The PLT was easy for patients to carry out. Verbal instrutions were given to each patient by the laboratory and armacy staff, complemented by a typewritten instruction sheet. The test was suitable for use with outpatients as has previously been demonstrated12 and can be easily repeated.
The audit was carried out for a period of three years (1996–98) before faecal pancreatic elastase was widely used. We are now conducting another audit to compare both tests in investigating pancreatic insufficiency in the unit over the last two years.
The diagnosis of early chronic pancreatitis can be difficult and sometimes patients with pancreatic insufficiency may not present with classic symptoms. Although this audit confirms the high specificity of the PLT in a district general hospital setting, it does not determine the sensitivity. This has previously been reported as 30%–50% for mild pancreatic insufficiency with minimal anatomical changes on endoscopic retrograde cholangiopancreatography to >95% for severe chronic pancreatitis.13,14 It should be emphasised that the PLT would not exclude chronic pancreatitis in patients who do not have loss of exocrine pancreatic function.

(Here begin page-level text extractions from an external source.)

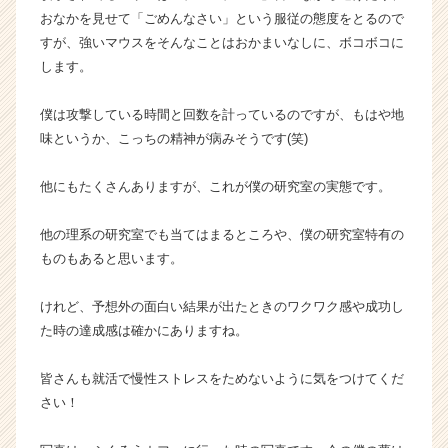
おなかを見せて「ごめんなさい」という服従の態度をとるので
すが、強いマウスをそんなことはおかまいなしに、ボコボコに
します。
僕は攻撃している時間と回数を計っているのですが、もはや地
味というか、こっちの精神が病みそうです(笑)
他にもたくさんありますが、これが僕の研究室の実態です。
他の理系の研究室でも当てはまるところや、僕の研究室特有の
ものもあると思います。
けれど、予想外の面白い結果が出たときのワクワク感や成功し
た時の達成感は確かにありますね。
皆さんも就活で慢性ストレスをためないように気をつけてくだ
さい！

The diagnosis of pancreatic insufficiency should be considered in all patients with unexplained chronic diarrhoea and weight loss. Pancreatic insufficiency may be seen in the absence of steatorrhoea and without a history of high alcohol intake. This audit shows that the PLT is a simple, inexpensive, and non-invasive screening test with specificity of 83%–91% for diagnosing pancreatic insufficiency in a district general hospital setting.